▶ _Exercise data_:
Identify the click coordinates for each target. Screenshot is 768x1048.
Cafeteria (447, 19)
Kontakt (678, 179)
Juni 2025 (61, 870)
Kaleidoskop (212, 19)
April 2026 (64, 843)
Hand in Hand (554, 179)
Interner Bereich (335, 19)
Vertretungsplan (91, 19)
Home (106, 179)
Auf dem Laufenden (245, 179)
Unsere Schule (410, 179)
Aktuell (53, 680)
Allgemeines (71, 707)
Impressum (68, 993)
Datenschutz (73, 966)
* * *
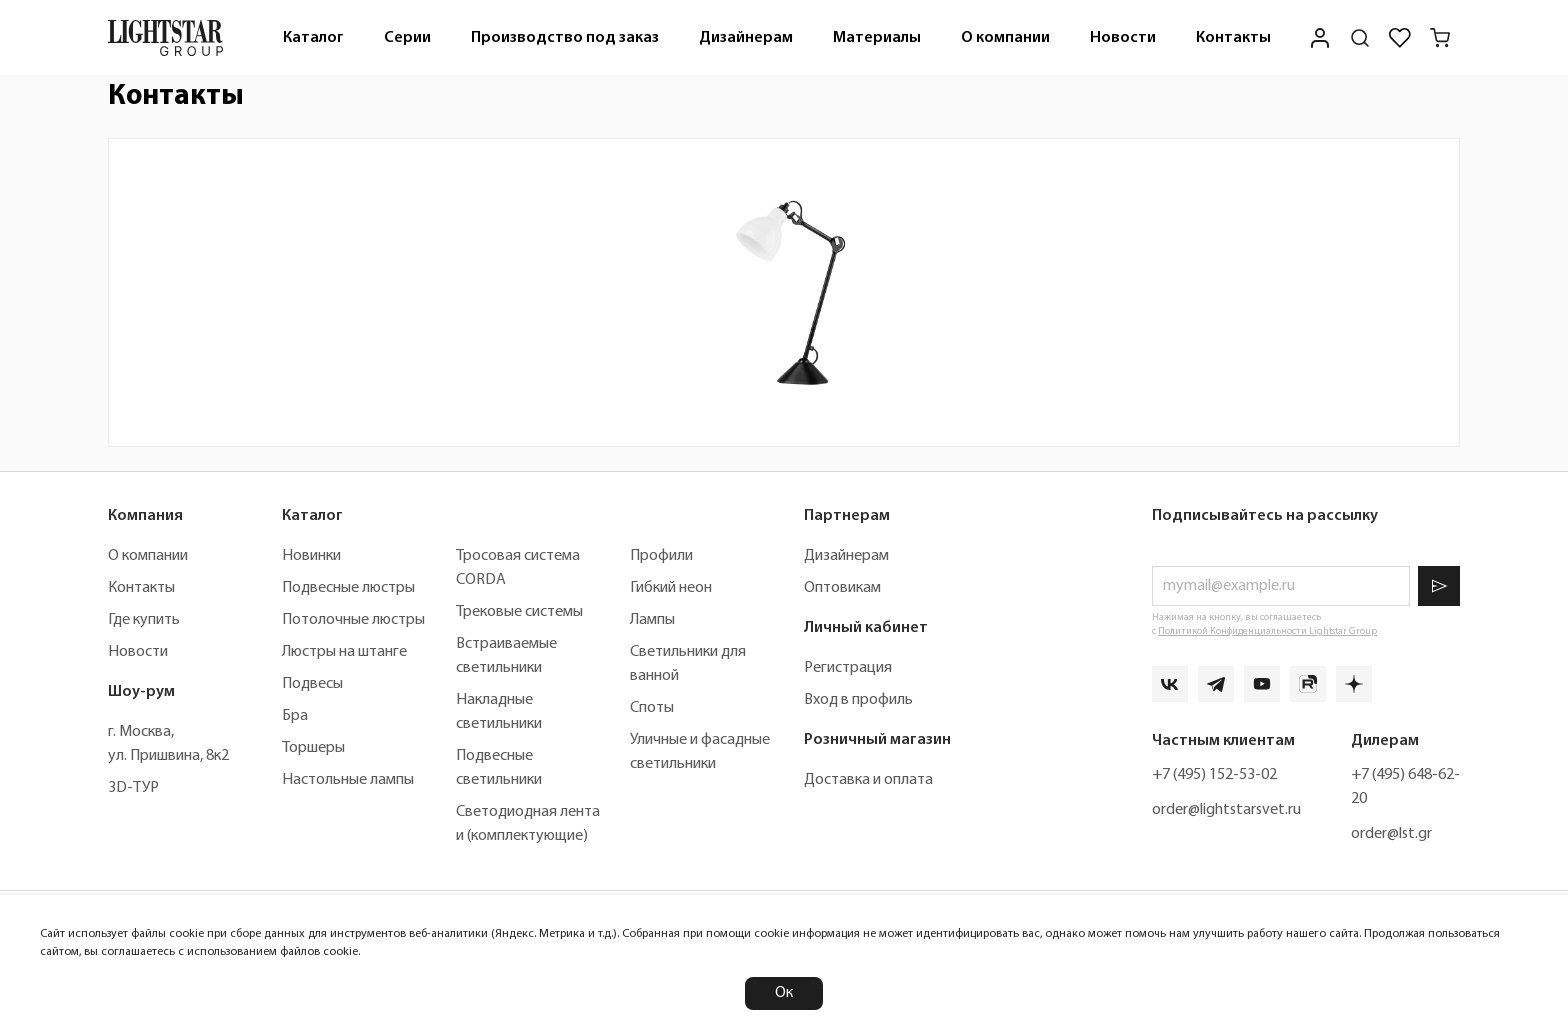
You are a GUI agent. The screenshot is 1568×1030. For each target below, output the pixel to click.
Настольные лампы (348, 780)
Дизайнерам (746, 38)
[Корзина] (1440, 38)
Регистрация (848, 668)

▶ _Problem to work on_: Please return the lines above that run from the line containing "April 2026 (64, 843)" to the line containing "Datenschutz (73, 966)", inclusive, exactly and with no other lines.

▶ _Your response_:
April 2026 (64, 843)
Hand in Hand (554, 179)
Interner Bereich (335, 19)
Vertretungsplan (91, 19)
Home (106, 179)
Auf dem Laufenden (245, 179)
Unsere Schule (410, 179)
Aktuell (53, 680)
Allgemeines (71, 707)
Impressum (68, 993)
Datenschutz (73, 966)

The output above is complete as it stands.